Ariski – Fungsi – Obat Apa – Dosis Dan Efek Samping

√ Scientific Base Pass quality & scientific checked by advisor, read our quality control guidelance for more info

Ariski merupakan obat yang banyak digunakan untuk membantu mengatasi gangguan bipolar, ititabilitas yang berkaitan dengan penyakit autisme, serta juga umum digunakan sebagai obat anti depresi. Obat ariski termasuk ke dalam obat jenis skizofrenis. Skizofrenia adalah suatu gangguan mental yang dialami oleh seseorang dimana orang tersebut akan mengakibatkan halusinasi, delusi, serta menyebakan pikirannya menjadi kacau atau tidak bisa berpikir dengan baik dan normal.

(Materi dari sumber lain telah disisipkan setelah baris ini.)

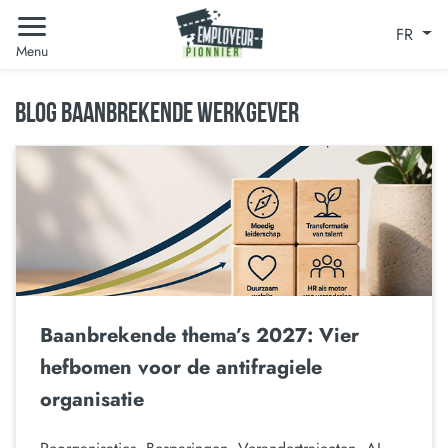
FR
Menu
BLOG BAANBREKENDE WERKGEVER
Baanbrekende thema’s 2027: Vier
hefbomen voor de antifragiele
organisatie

Orang yang mengalami skizofrenia akan mengalami kesulitan dalam membendakan kejadian nyata atau cuma pikirannya sendiri (tidak nyata). Penyakit ini dapat menjangkit atau menyerang siapa saja, mulai dari anak-anak sampai dewasa, baik laki-laki maupun perempuan. Akan tetapi usia yang paling rentan terkena skizofrenia yaitu antara umur 15 sampai umur 35 tahun. Obat ariski dibuat untuk membantu mengobati gangguan penyakit mental yang anda alami. Di bawah ini beberapa informasi penting mengenai obat ariski termasuk dosis dan efek samping ditimbulkan.

Kandungan

Setiap kemasan obat ariski mengandung setidaknya:

  • Ariprazole sebanyak 10 mg per tablet
  • Ariplazole sebanyak 15 mg per tablet

Kemasan

Ariski di kemas dan dipasarkan dalam kemasan:

  • Dos 10’s tablet 10 mg
  • Dos 10’s tablet 15 mg

Golongan : Obat yang harus didapatkan dengan resep dokter

Harga : –

Pabrik : Actavis

Informasi Seputar Zat Ariprazole

Ariprazole merupakan obat yang termasuk ke dalam jenis antipsikotik atipikal yang berfungsi sebagai obat untuk seseorang yang mengalami penyakit skizofrenia dan juga seseorang yang mengalami gangguan bipolar. Obat ini merupakan agen antipsikotik derivat quinolinone. Namun tidak seperti obat antipsikotik lainnya seperti olanzapine, ziprasidone, quetiapine, clozapine, dan risperidone yang mekanisme kerjanya yaitu sebagai antagonis terhadap reseptor D2, ariprazole bekerja dengan cara sebagai agonis parsial D2. Ariprazole diketahui juga bertindak sebagai agonis terhadap reseptor 5-HT1A, dan juga seperti antipsikotik atipikal lainnya yang menampilkan profil antagonis pada reseptor 5-HT2A.

Indikasi Obat

Ariski memiliki beberapa indikasi atau kegunaan seperti di bawah ini:

  • Sebagai pengobatan penyakit skizofrenia tingkat akut yang di alami oleh anak remaja maupun orang dewasa.
  • Digunakan juga sebagai suatu terapi tambahan bagi seseorang yang sedang mengalami depresi.
  • Obat ini juga ampuh digunakan sebagai pemeliharaan terhadap pasien yang sedang menderita penyakit skizofrenia serta juga sebagai pemeliharaan bagi anak-anak, remaja, maupun orang dewasa yang mengalami gangguan bipolar.
  • Untuk mengobati seseorang atau pasien yang sedang mengalami penyakit mania yang parah.
  • Bisa juga digunakan untuk membantu mengatasi iritabilitas yang berkaitan dengan gangguan autisme yang sedang mengganggu anak-anak maupun remaja.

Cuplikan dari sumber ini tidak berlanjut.